Start of RECORD EXTRACTS

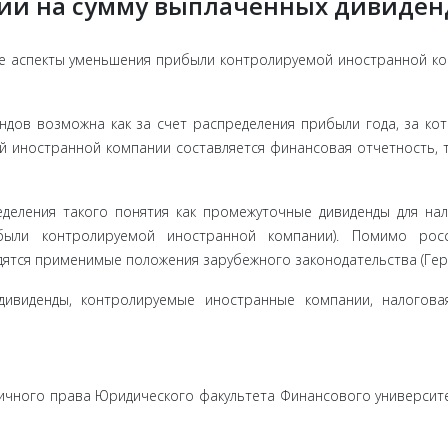
ии на сумму выплаченных дивиден
е аспекты уменьшения прибыли контролируемой иностранной к
ндов возможна как за счет распределения прибыли года, за ко
 иностранной компании составляется финансовая отчетность, т
деления такого понятия как промежуточные дивиденды для на
были контролируемой иностранной компании). Помимо росс
ятся применимые положения зарубежного законодательства (Гер
дивиденды, контролируемые иностранные компании, налогова
ичного права Юридического факультета Финансового университ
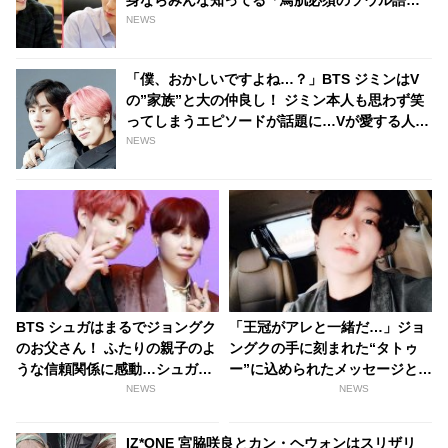
身ならみんな知ってる「鳥肌必須のソウル語」
とは？
NEWS
「僕、おかしいですよね…？」BTS ジミンはV
の”家族”と大の仲良し！ ジミン本人も思わず笑
ってしまうエピソードが話題に…Vが愛する人を
同じように愛するジミンの姿にファン感動
NEWS
BTS シュガはまるでジョングク
「王冠がアレと一緒だ…」ジョ
のお父さん！ ふたりの親子のよ
ングクの手に刻まれた“タトゥ
うな信頼関係に感動…シュガが
ー”に込められたメッセージと
見せる愛情深い言葉の数々が話
は？ ファンによる見事な推理に
NEWS
NEWS
題に
感動の声
IZ*ONE 宮脇咲良とカン・ヘウォンはスリザリ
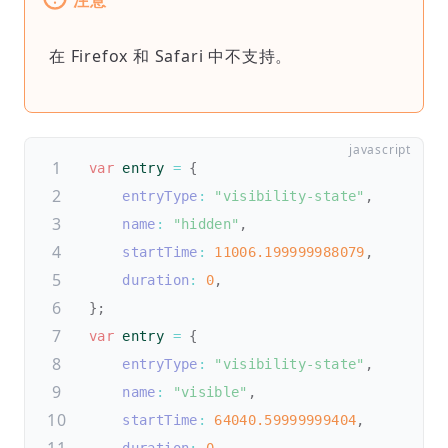
注意
在 Firefox 和 Safari 中不支持。
var
 entry 
=
{
entryType
:
"visibility-state"
,
name
:
"hidden"
,
startTime
:
11006.199999988079
,
duration
:
0
,
}
;
var
 entry 
=
{
entryType
:
"visibility-state"
,
name
:
"visible"
,
startTime
:
64040.59999999404
,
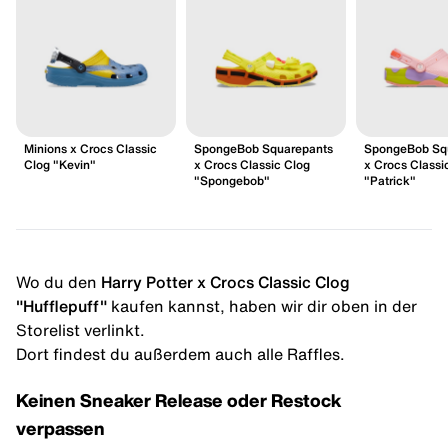
Minions x Crocs Classic
SpongeBob Squarepants
SpongeBob Sq
Clog "Kevin"
x Crocs Classic Clog
x Crocs Classi
"Spongebob"
"Patrick"
Wo du den
Harry Potter x Crocs Classic Clog
"Hufflepuff"
kaufen kannst, haben wir dir oben in der
Storelist verlinkt.
Dort findest du außerdem auch alle Raffles.
Keinen Sneaker Release oder Restock
verpassen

End of RECORD EXTRACTS

◆ **TASK DESCRIPTION**
Say how many lines above include "иностранной", please, and nothing else.

◆ **PROBLEM SOLUTION**
3